*** Opening Information provided ***
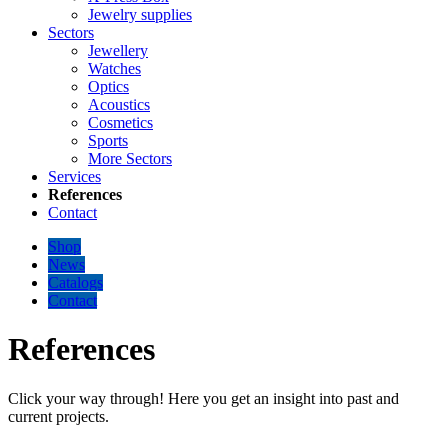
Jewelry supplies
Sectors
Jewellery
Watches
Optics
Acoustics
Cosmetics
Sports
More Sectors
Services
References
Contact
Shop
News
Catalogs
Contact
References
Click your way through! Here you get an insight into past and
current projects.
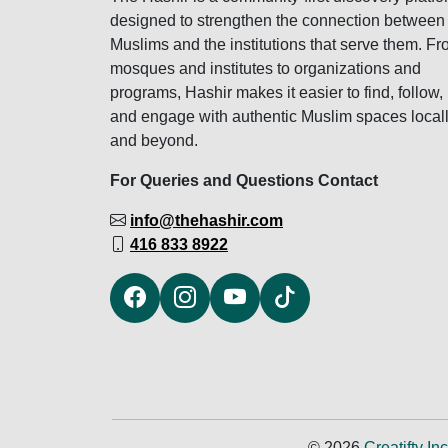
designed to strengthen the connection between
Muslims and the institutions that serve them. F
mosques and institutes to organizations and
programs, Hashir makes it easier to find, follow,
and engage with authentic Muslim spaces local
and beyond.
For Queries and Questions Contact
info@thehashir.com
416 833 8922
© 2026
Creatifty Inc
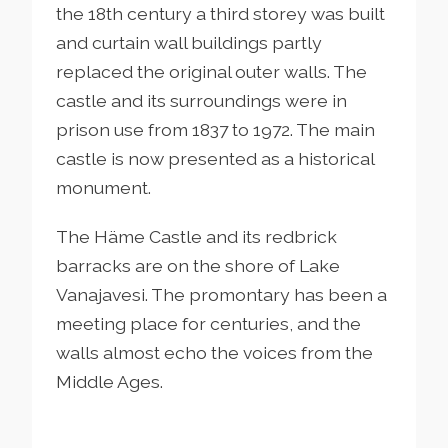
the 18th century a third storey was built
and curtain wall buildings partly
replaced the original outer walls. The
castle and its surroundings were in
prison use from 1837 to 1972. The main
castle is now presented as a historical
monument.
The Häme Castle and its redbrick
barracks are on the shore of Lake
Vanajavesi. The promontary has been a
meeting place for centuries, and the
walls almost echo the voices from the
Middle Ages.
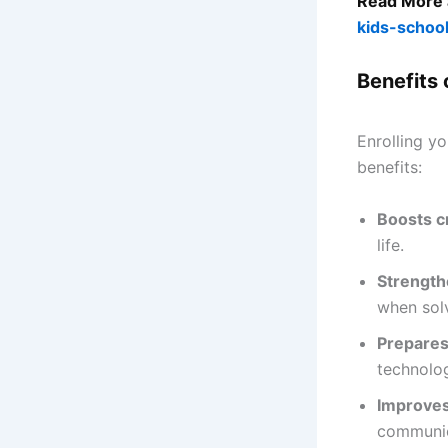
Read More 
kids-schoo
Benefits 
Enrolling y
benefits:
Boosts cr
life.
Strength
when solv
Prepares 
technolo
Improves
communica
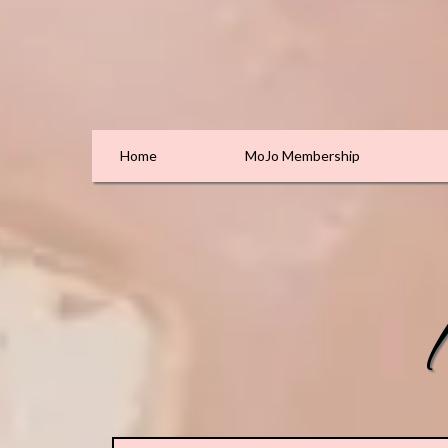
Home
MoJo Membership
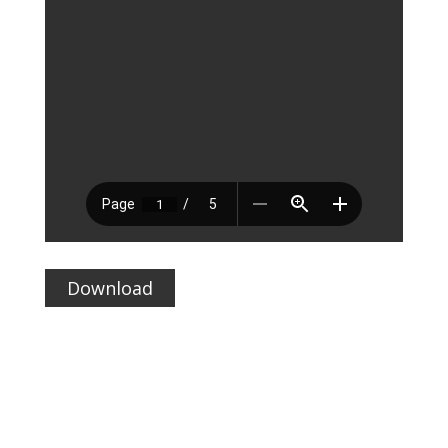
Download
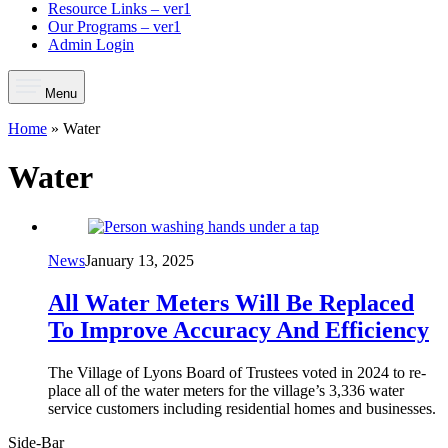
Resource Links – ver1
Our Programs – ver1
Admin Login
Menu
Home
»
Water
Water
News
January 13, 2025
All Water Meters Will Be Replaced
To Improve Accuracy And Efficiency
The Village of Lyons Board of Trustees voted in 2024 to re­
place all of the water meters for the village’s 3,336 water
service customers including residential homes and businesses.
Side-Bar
*** Closing Information provided ***
*** Opening Information provided ***
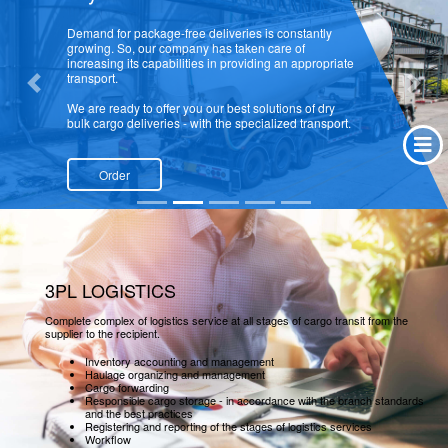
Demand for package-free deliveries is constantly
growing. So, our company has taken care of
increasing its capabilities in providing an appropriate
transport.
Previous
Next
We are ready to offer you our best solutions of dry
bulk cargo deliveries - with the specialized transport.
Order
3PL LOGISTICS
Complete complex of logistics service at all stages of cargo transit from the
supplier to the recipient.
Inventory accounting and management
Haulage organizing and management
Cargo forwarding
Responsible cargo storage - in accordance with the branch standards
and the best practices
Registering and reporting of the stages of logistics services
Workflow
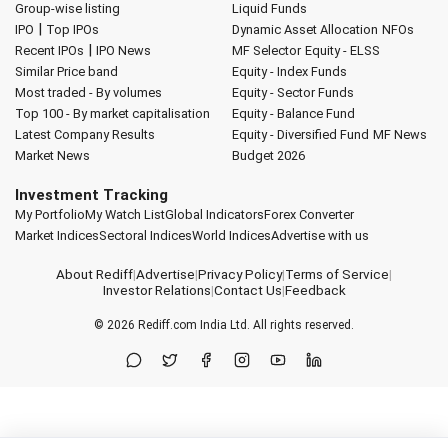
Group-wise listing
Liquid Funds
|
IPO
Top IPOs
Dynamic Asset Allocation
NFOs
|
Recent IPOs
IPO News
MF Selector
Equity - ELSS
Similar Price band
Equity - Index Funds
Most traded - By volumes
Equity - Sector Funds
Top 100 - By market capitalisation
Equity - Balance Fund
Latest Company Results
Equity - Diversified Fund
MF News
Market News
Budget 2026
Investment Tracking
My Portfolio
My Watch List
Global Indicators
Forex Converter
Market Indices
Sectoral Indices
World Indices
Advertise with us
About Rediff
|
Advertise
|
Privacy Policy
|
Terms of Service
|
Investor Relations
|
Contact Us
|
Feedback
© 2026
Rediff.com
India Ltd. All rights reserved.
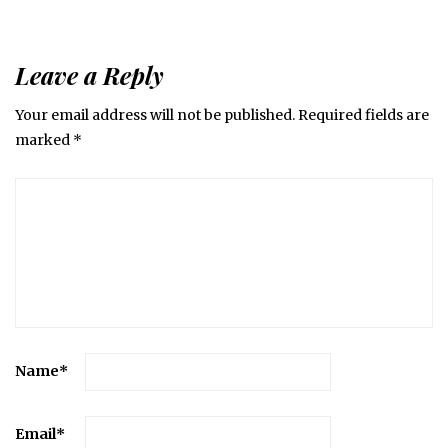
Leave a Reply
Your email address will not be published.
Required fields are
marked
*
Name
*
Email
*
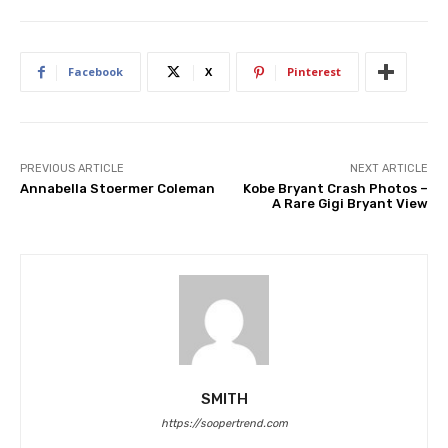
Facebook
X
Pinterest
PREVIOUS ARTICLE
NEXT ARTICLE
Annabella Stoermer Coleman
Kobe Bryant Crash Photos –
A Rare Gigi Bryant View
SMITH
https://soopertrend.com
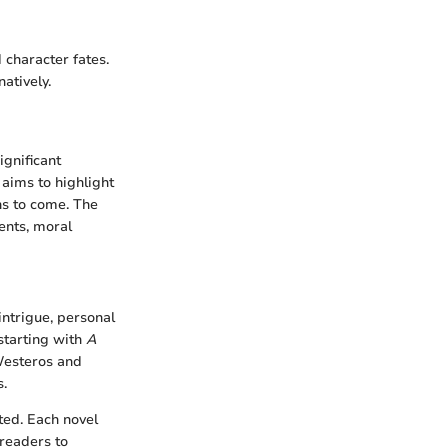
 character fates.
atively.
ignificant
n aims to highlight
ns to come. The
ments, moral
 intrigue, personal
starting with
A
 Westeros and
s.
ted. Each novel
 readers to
*** Closing Information provided ***
*** Opening Information provided ***
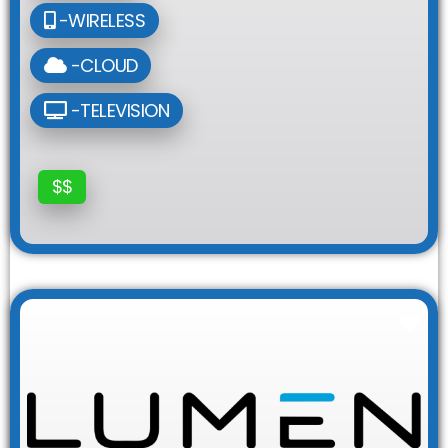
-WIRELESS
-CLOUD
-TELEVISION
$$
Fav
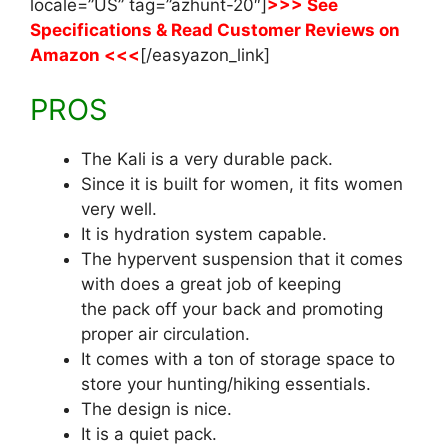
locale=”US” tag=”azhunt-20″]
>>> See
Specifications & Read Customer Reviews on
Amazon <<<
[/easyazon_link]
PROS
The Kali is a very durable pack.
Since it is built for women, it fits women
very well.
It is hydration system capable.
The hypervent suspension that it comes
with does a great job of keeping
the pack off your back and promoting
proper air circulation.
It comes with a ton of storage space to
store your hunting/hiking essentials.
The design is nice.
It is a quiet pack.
*** Closing Information provided ***
## Problem
Work out how many lines above include the string "with", then give that number alone.

## Answer to this problem
7